::: Given information :::
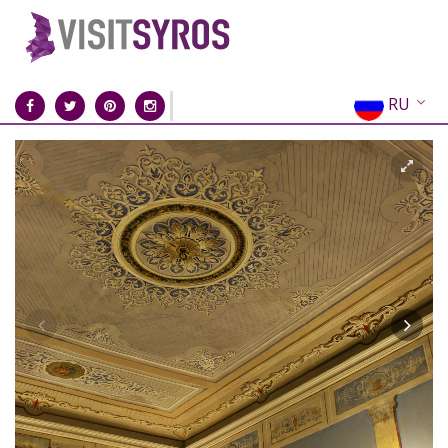
RU
EN
EL
FR
DE
IT
ES
CN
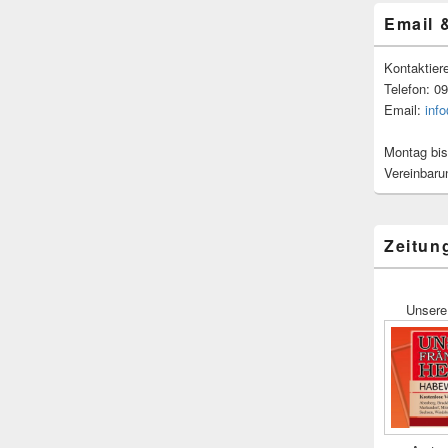
Email 
Kontaktier
Telefon: 0
Email:
inf
Montag bis
Vereinbaru
Zeitun
Unsere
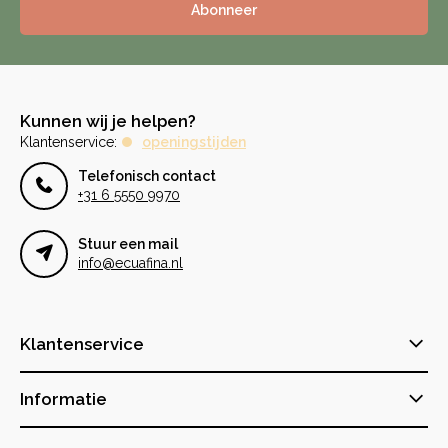
Abonneer
Kunnen wij je helpen?
Klantenservice:
openingstijden
Telefonisch contact
+31 6 5550 9970
Stuur een mail
info@ecuafina.nl
Klantenservice
Informatie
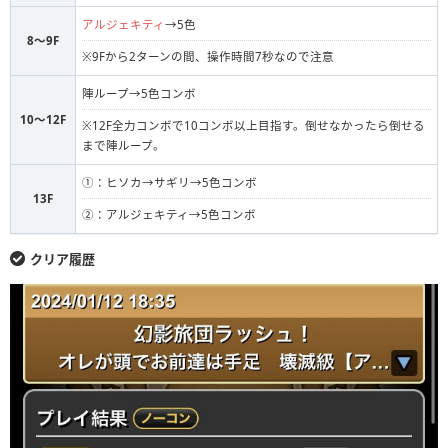
アルジェキティ
→5色
8～9F
※9Fから2ターンの間、操作時間7秒なので注意
陣ループ→5色コンボ
10〜12F
※12F全力コンボで10コンボ以上目指す。倒せなかったら倒せる
まで陣ループ。
①：ヒソカ→サギリ→5色コンボ
13F
②：アルジェキティ→5色コンボ
クリア履歴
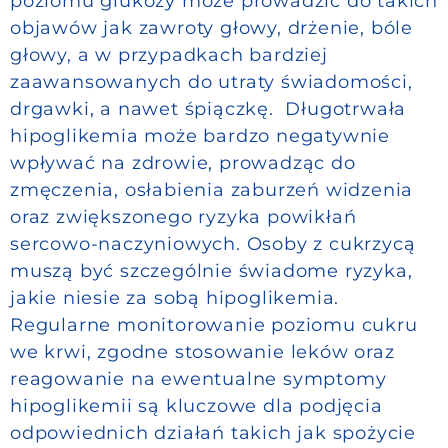
poziomu glukozy może prowadzić do takich
objawów jak zawroty głowy, drżenie, bóle
głowy, a w przypadkach bardziej
zaawansowanych do utraty świadomości,
drgawki, a nawet śpiączkę. Długotrwała
hipoglikemia może bardzo negatywnie
wpływać na zdrowie, prowadząc do
zmęczenia, osłabienia zaburzeń widzenia
oraz zwiększonego ryzyka powikłań
sercowo-naczyniowych. Osoby z cukrzycą
muszą być szczególnie świadome ryzyka,
jakie niesie za sobą hipoglikemia.
Regularne monitorowanie poziomu cukru
we krwi, zgodne stosowanie leków oraz
reagowanie na ewentualne symptomy
hipoglikemii są kluczowe dla podjęcia
odpowiednich działań takich jak spożycie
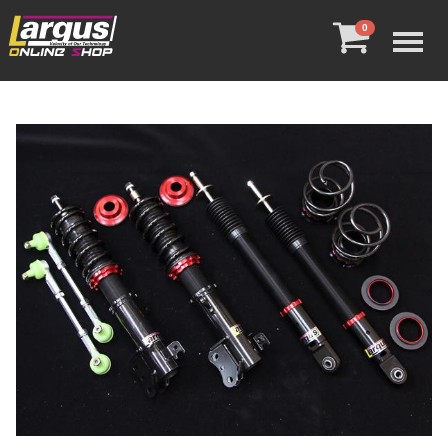
Menu
0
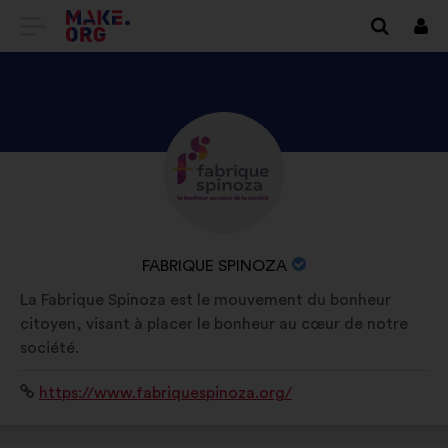
ALLER
Se
conn
À
L'ACCUEIL
DU
DÉCOUVREZ
Biographie
SITE
:
LE
MAKE.ORG
PROFIL
DE
NOM
FABRIQUE SPINOZA
FABRIQUE
DE
La Fabrique Spinoza est le mouvement du bonheur
SPINOZA
L'ORGANISATION
citoyen, visant à placer le bonheur au cœur de notre
:
société.
Site
https://www.fabriquespinoza.org/
Internet
:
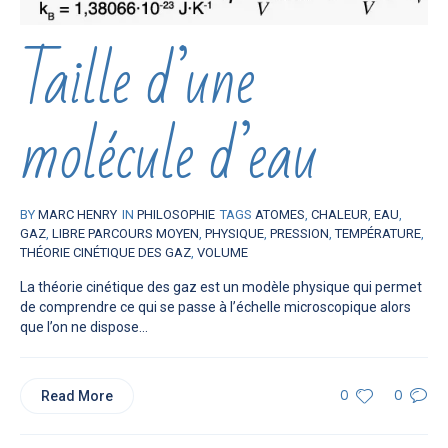
Taille d’une
molécule d’eau
BY
MARC HENRY
IN
PHILOSOPHIE
TAGS
ATOMES
,
CHALEUR
,
EAU
,
GAZ
,
LIBRE PARCOURS MOYEN
,
PHYSIQUE
,
PRESSION
,
TEMPÉRATURE
,
THÉORIE CINÉTIQUE DES GAZ
,
VOLUME
La théorie cinétique des gaz est un modèle physique qui permet
de comprendre ce qui se passe à l’échelle microscopique alors
que l’on ne dispose...
Read More
0
0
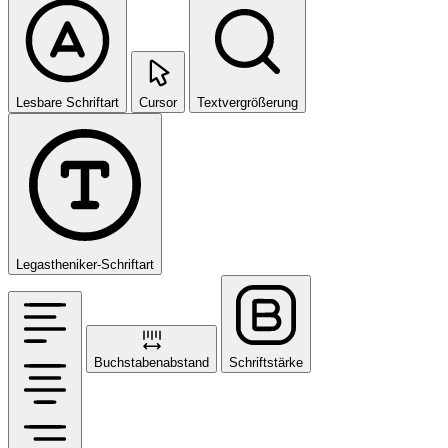
Lesbare Schriftart
Cursor
Textvergrößerung
Legastheniker-Schriftart
Buchstabenabstand
Schriftstärke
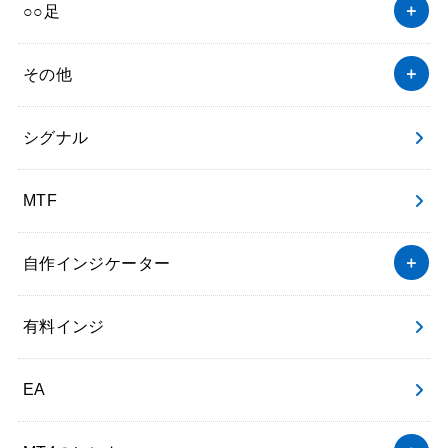
○○足
その他
シグナル
MTF
自作インジケーター
有料インジ
EA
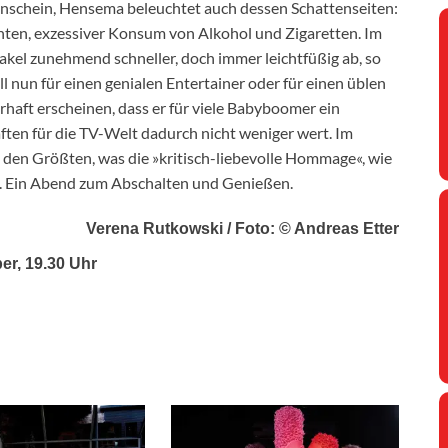
enschein, Hensema beleuchtet auch dessen Schattenseiten:
hten, exzessiver Konsum von Alkohol und Zigaretten. Im
kel zunehmend schneller, doch immer leichtfüßig ab, so
l nun für einen genialen Entertainer oder für einen üblen
rhaft erscheinen, dass er für viele Babyboomer ein
ften für die TV-Welt dadurch nicht weniger wert. Im
 den Größten, was die »kritisch-liebevolle Hommage«, wie
t. Ein Abend zum Abschalten und Genießen.
Verena Rutkowski / Foto: © Andreas Etter
er, 19.30 Uhr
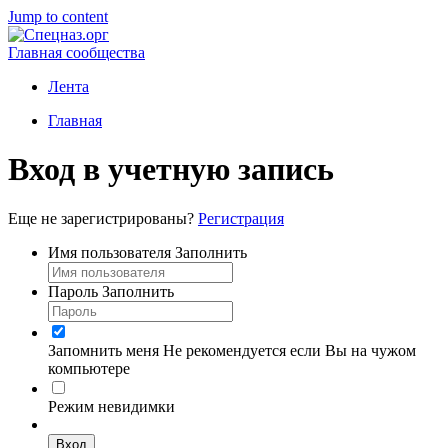
Jump to content
Главная сообщества
Лента
Главная
Вход в учетную запись
Еще не зарегистрированы?
Регистрация
Имя пользователя
Заполнить
Пароль
Заполнить
Запомнить меня
Не рекомендуется если Вы на чужом
компьютере
Режим невидимки
Вход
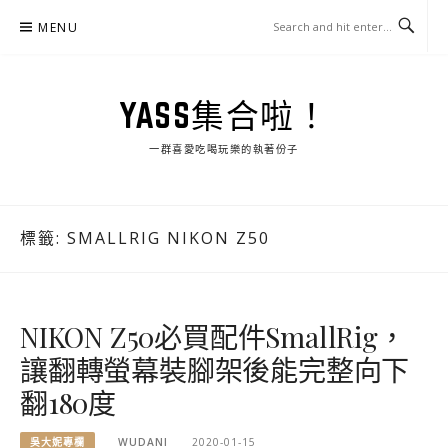
Skip
MENU
to
content
YASS集合啦！
一群喜愛吃喝玩樂的執著份子
標籤:
SMALLRIG NIKON Z50
NIKON Z50必買配件SmallRig，
讓翻轉螢幕裝腳架後能完整向下
翻180度
吳大妮專欄
WUDANI
2020-01-15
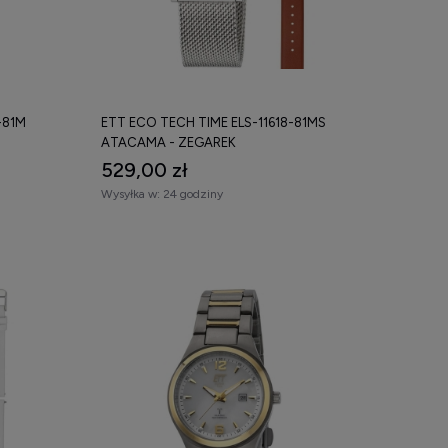
-81M
ETT ECO TECH TIME ELS-11618-81MS
ATACAMA - ZEGAREK
529,00 zł
czne i wybierz model najlepiej dopasowany do swoich
Wysyłka w:
24 godziny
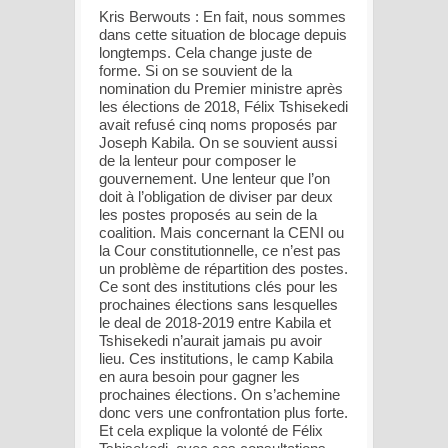
Kris Berwouts : En fait, nous sommes
dans cette situation de blocage depuis
longtemps. Cela change juste de
forme. Si on se souvient de la
nomination du Premier ministre après
les élections de 2018, Félix Tshisekedi
avait refusé cinq noms proposés par
Joseph Kabila. On se souvient aussi
de la lenteur pour composer le
gouvernement. Une lenteur que l’on
doit à l’obligation de diviser par deux
les postes proposés au sein de la
coalition. Mais concernant la CENI ou
la Cour constitutionnelle, ce n’est pas
un problème de répartition des postes.
Ce sont des institutions clés pour les
prochaines élections sans lesquelles
le deal de 2018-2019 entre Kabila et
Tshisekedi n’aurait jamais pu avoir
lieu. Ces institutions, le camp Kabila
en aura besoin pour gagner les
prochaines élections. On s’achemine
donc vers une confrontation plus forte.
Et cela explique la volonté de Félix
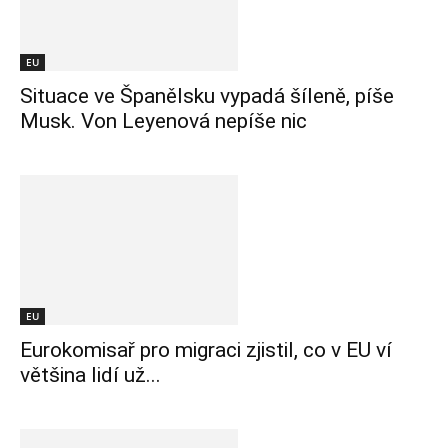
EU
Situace ve Španělsku vypadá šíleně, píše
Musk. Von Leyenová nepíše nic
EU
Eurokomisař pro migraci zjistil, co v EU ví
většina lidí už...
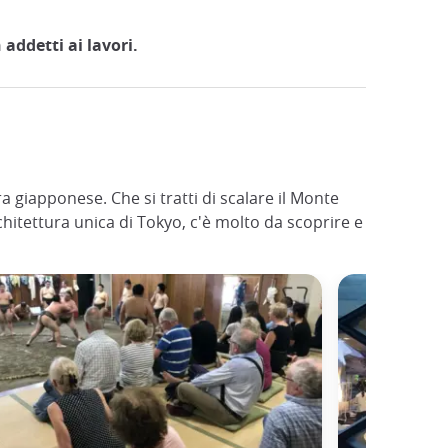
addetti ai lavori.
a giapponese. Che si tratti di scalare il Monte
rchitettura unica di Tokyo, c'è molto da scoprire e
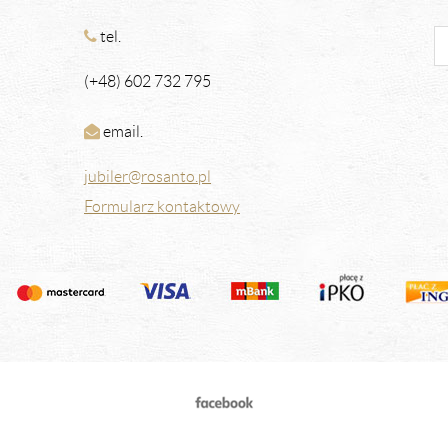
tel.
(+48) 602 732 795
email.
jubiler@rosanto.pl
Formularz kontaktowy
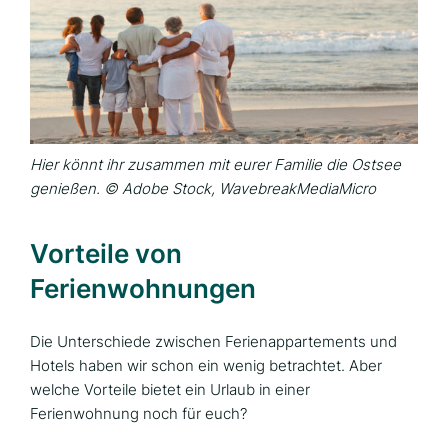
Hier könnt ihr zusammen mit eurer Familie die Ostsee
genießen. © Adobe Stock, WavebreakMediaMicro
Vorteile von
Ferienwohnungen
Die Unterschiede zwischen Ferienappartements und
Hotels haben wir schon ein wenig betrachtet. Aber
welche Vorteile bietet ein Urlaub in einer
Ferienwohnung noch für euch?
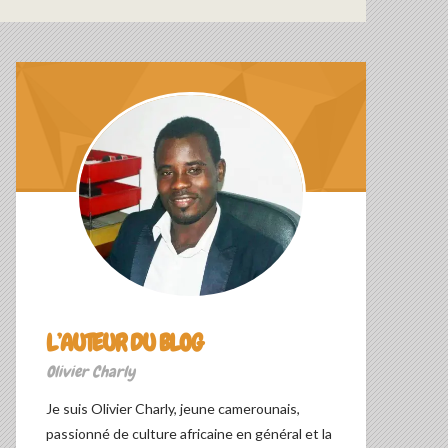
L’AUTEUR DU BLOG
Olivier Charly
Je suis Olivier Charly, jeune camerounais,
passionné de culture africaine en général et la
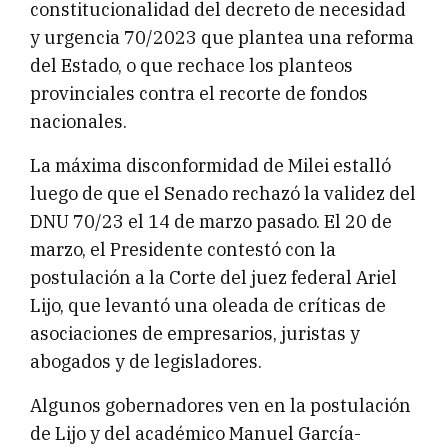
constitucionalidad del decreto de necesidad
y urgencia 70/2023 que plantea una reforma
del Estado, o que rechace los planteos
provinciales contra el recorte de fondos
nacionales.
La máxima disconformidad de Milei estalló
luego de que el Senado rechazó la validez del
DNU 70/23 el 14 de marzo pasado. El 20 de
marzo, el Presidente contestó con la
postulación a la Corte del juez federal Ariel
Lijo, que levantó una oleada de críticas de
asociaciones de empresarios, juristas y
abogados y de legisladores.
Algunos gobernadores ven en la postulación
de Lijo y del académico Manuel García-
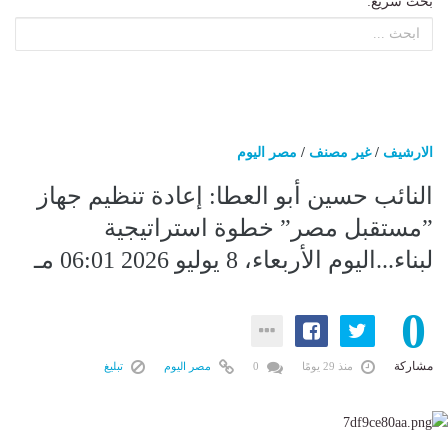
بحث سريع:
الارشيف
/
غير مصنف
/
مصر اليوم
النائب حسين أبو العطا: إعادة تنظيم جهاز
”مستقبل مصر” خطوة استراتيجية
لبناء...اليوم الأربعاء، 8 يوليو 2026 06:01 مـ
0
مشاركة
منذ 29 يومًا
0
مصر اليوم
تبليغ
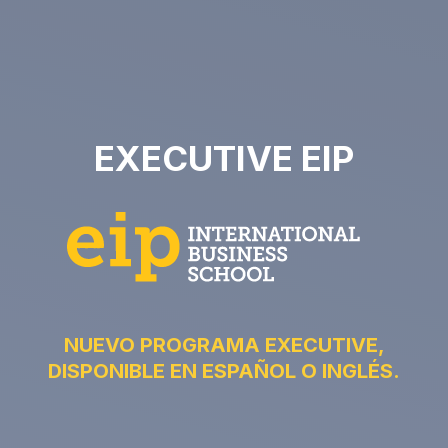
EXECUTIVE EIP
NUEVO PROGRAMA EXECUTIVE,
DISPONIBLE EN ESPAÑOL O INGLÉS.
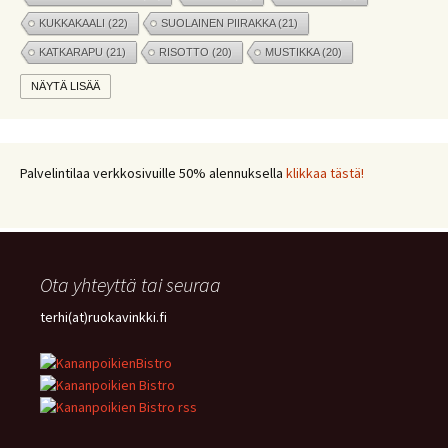
KUKKAKAALI
(22)
SUOLAINEN PIIRAKKA
(21)
KATKARAPU
(21)
RISOTTO
(20)
MUSTIKKA
(20)
MARJAT
(19)
APPELSIINI
(19)
PINAATTI
(19)
NÄYTÄ LISÄÄ
NYHTÖKAURA
(18)
KIKHERNE
(18)
LEIPÄ
(18)
LISUKE
(17)
INKIVÄÄRI
(17)
MANGO
(17)
JÄLKIRUOKA
(17)
PAPRIKA
(17)
COUSCOUS
(17)
Palvelintilaa verkkosivuille 50% alennuksella
klikkaa tästä!
VEGE
(16)
SITRUUNA
(16)
MEKSIKOLAINEN
(15)
PIIRAKKA
(15)
Ota yhteyttä tai seuraa
terhi(at)ruokavinkki.fi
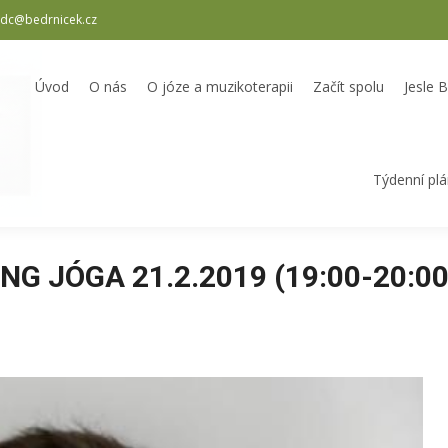
dc@bedrnicek.cz
oterapii
Začít spolu
Jesle Bedrníček
Školka Bedrníček
Odpole
Úvod
O nás
O józe a muzikoterapii
Začít spolu
Jesle 
Týdenní pl
NG JÓGA 21.2.2019 (19:00-20:00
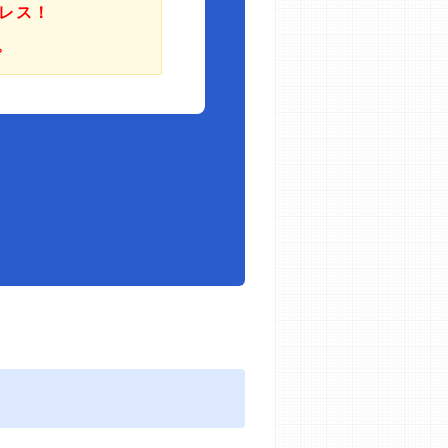
レス！
。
:::
== Your objective ==
Report only the number of lines in the records that include the word "Schriftart".

== Finished exercise ==
2